Exercise directions :: In the records below, find the line with "Kraftstoff: (67, 174)" and the line with "WhatsApp Chat starten (85, 2247)"; return exactly those lines and every line between them.

Source material ::
-- Opening Marker --
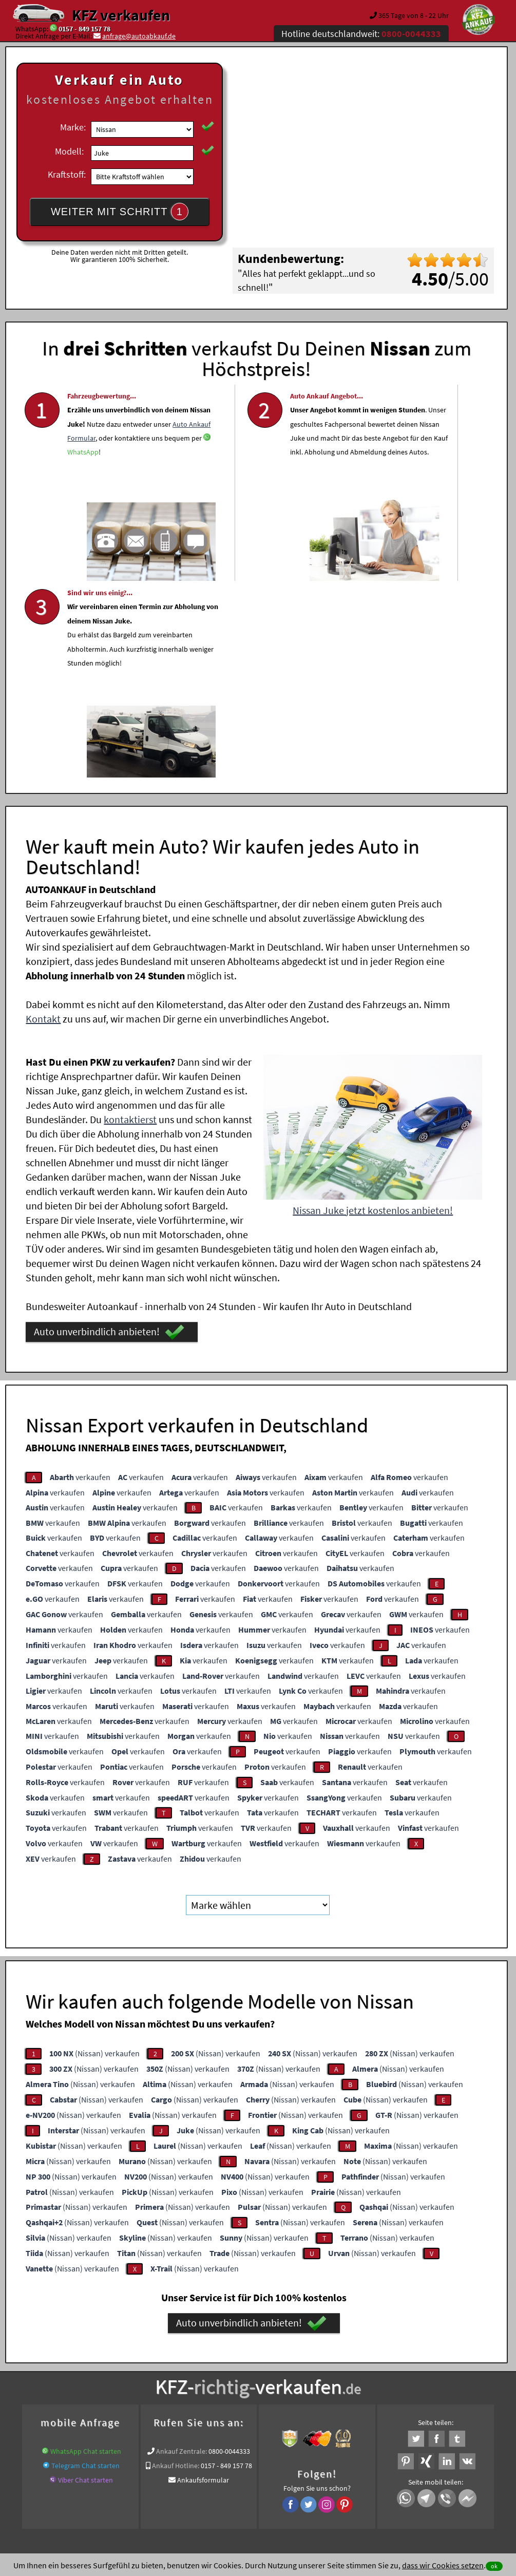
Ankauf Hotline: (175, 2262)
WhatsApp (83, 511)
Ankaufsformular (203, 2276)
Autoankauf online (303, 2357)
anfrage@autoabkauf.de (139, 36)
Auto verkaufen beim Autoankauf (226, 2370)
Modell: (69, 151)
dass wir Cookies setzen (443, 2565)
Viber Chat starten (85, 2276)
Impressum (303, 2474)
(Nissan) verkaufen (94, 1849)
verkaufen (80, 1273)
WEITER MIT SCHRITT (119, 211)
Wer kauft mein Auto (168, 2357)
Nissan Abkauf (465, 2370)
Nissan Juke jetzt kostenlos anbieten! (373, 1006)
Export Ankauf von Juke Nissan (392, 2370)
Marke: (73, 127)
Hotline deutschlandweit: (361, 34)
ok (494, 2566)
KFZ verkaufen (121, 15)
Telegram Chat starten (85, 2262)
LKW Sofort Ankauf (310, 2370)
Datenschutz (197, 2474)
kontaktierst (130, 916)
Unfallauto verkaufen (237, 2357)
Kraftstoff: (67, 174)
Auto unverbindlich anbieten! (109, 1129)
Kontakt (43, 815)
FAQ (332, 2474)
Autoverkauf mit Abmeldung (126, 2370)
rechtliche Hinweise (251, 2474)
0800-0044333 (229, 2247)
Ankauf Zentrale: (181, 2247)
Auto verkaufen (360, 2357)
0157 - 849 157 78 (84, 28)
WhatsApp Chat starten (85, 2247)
-- Closing Marker --
-- Opening Marker --
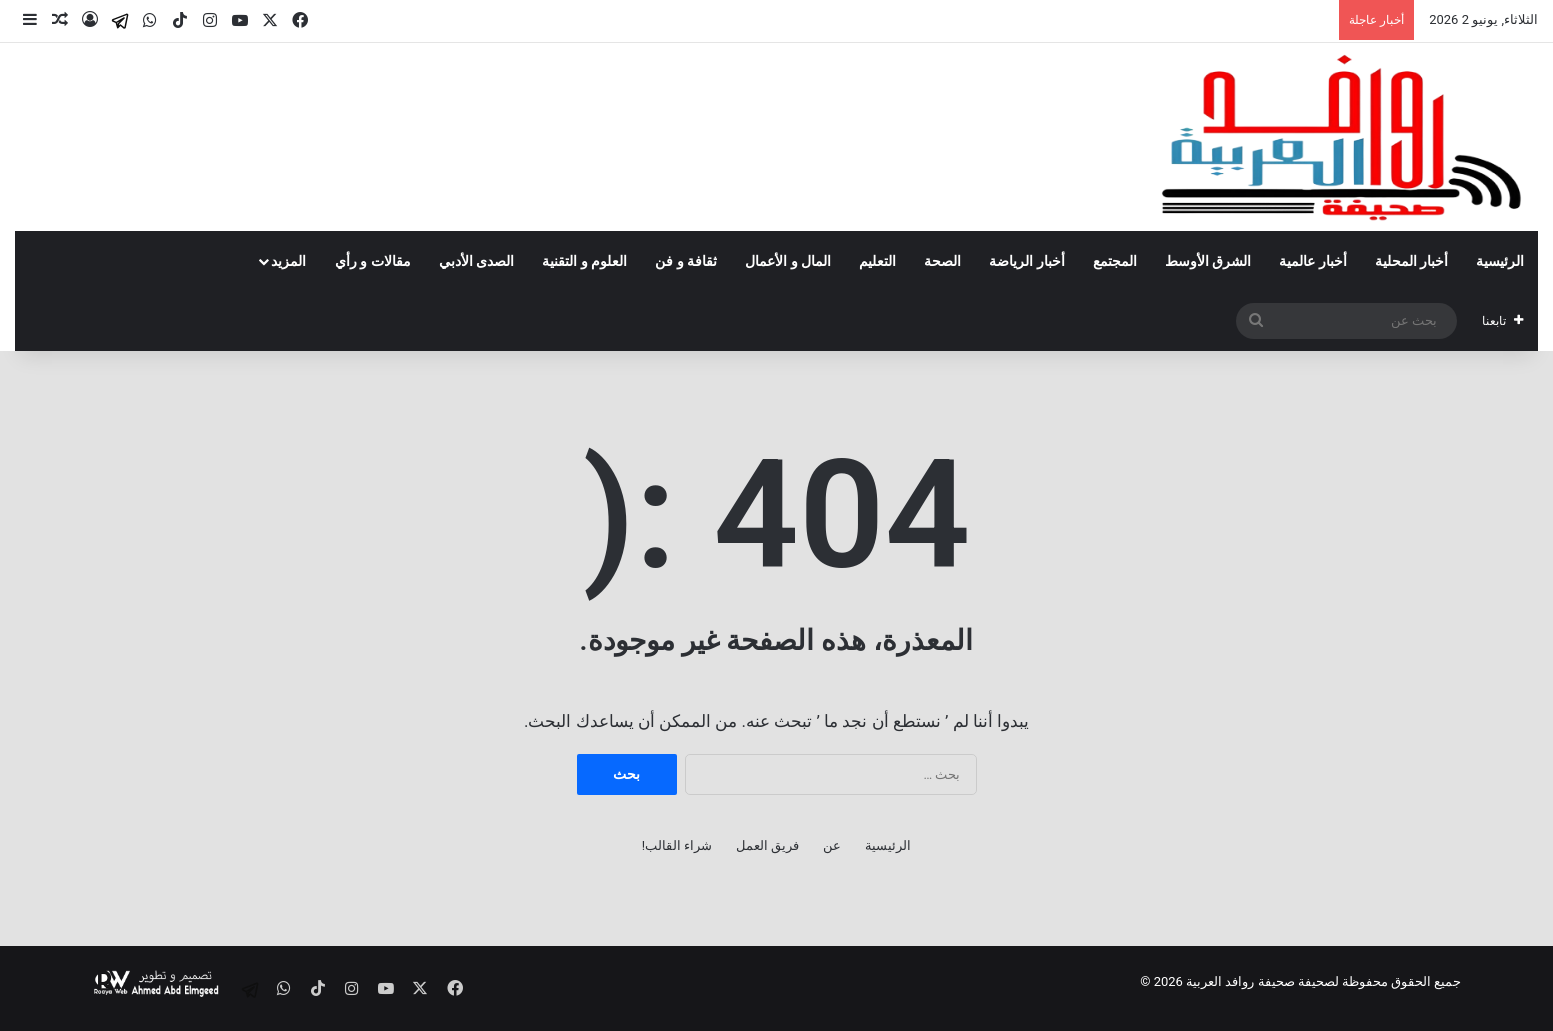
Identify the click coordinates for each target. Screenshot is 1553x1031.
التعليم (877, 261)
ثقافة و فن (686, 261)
-- Closing Marker --
Result of the task ::
Kraftstoff: (67, 174)
Auto unverbindlich anbieten! (109, 1129)
Kontakt (43, 815)
FAQ (332, 2474)
Autoverkauf mit Abmeldung (126, 2370)
rechtliche Hinweise (251, 2474)
0800-0044333 (229, 2247)
Ankauf Zentrale: (181, 2247)
Auto verkaufen (360, 2357)
0157 - 849 157 78 (84, 28)
WhatsApp Chat starten (85, 2247)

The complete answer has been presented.